Fig. 6. Wnt4 is required for rete testis formation.

(A) Expression profiles of genes involved in the WNT/β-catenin pathway in SLCs and supporting cells. Data were extracted from scRNA-seq analysis of XX and XY embryos at E11.5, E12.5, E13.5, and E16.5. (B) Representative double IF against PAX8 and AMH in control (Sf1:Cre;Sox9^F/+;Wnt4KO^+/+) or Wnt4^KO (Sf1:Cre;Sox9^F/+;Wnt4:KO^−/−) XY embryos at E12.5 and E14.5. Boxes indicate regions shown on the right magnifying the rete testis and adjacent testis cords.
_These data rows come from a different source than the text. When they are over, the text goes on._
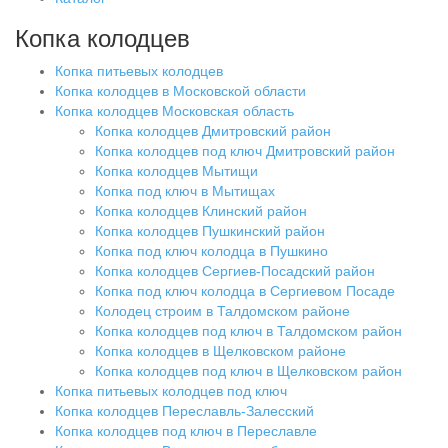
Копка колодцев
Копка питьевых колодцев
Копка колодцев в Московской области
Копка колодцев Московская область
Копка колодцев Дмитровский район
Копка колодцев под ключ Дмитровский район
Копка колодцев Мытищи
Копка под ключ в Мытищах
Копка колодцев Клинский район
Копка колодцев Пушкинский район
Копка под ключ колодца в Пушкино
Копка колодцев Сергиев-Посадский район
Копка под ключ колодца в Сергиевом Посаде
Колодец строим в Талдомском районе
Копка колодцев под ключ в Талдомском район
Копка колодцев в Щелковском районе
Копка колодцев под ключ в Щелковском район
Копка питьевых колодцев под ключ
Копка колодцев Переславль-Залесский
Копка колодцев под ключ в Переславле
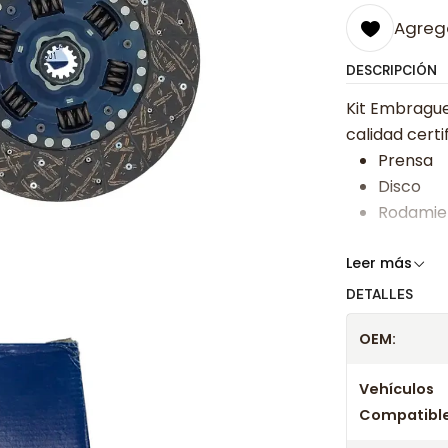
Agrega
DESCRIPCIÓN
Kit Embrague
calidad certi
Prensa
Disco
Rodamie
Somos especi
Leer más
bajos y ases
DETALLES
Despacharem
OEM:
24 hrs hábile
confirmación
Vehículos
Compatible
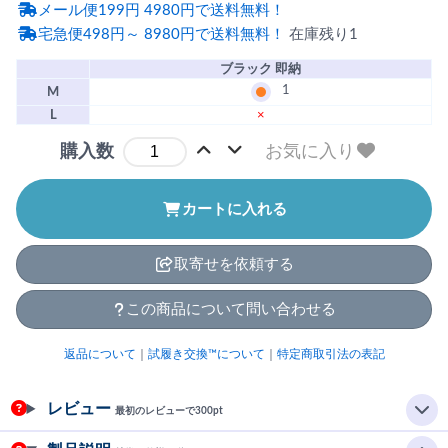
メール便199円 4980円で送料無料！
宅急便498円～ 8980円で送料無料！
在庫残り1
ブラック 即納
1
M
L
×
お気に入り
購入数
カートに入れる
取寄せを依頼する
この商品について問い合わせる
返品について
｜
試履き交換™について
｜
特定商取引法の表記
レビュー
最初のレビューで300pt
Note that the numbers of PAX8⁺ cells, the rete testis, and the testis cords near the rete testis are reduced and disorganized in Wnt4 mutant embryos both at E12.5 and E14.5. White and yellow arrowheads indicate PAX8⁺ and PAX8⁺/AMH⁺ cells, respectively. DAPI was used as a nuclear counterstain. Scale bars, 100 μm. (C) Quantification of PAX8⁺ and PAX8⁺/AMH⁺ cells per 10,000 μm² of testis section of control and Wnt4^KO embryos at E14.5. Data are presented as a box-and-whisker plot to illustrate the heterogeneity of PAX8-positive cells according to the different sections. Each point represents the quantification of one testicular section. Three embryos per genotype were used. Student’s t test, two-sided unpaired (*P < 0.05).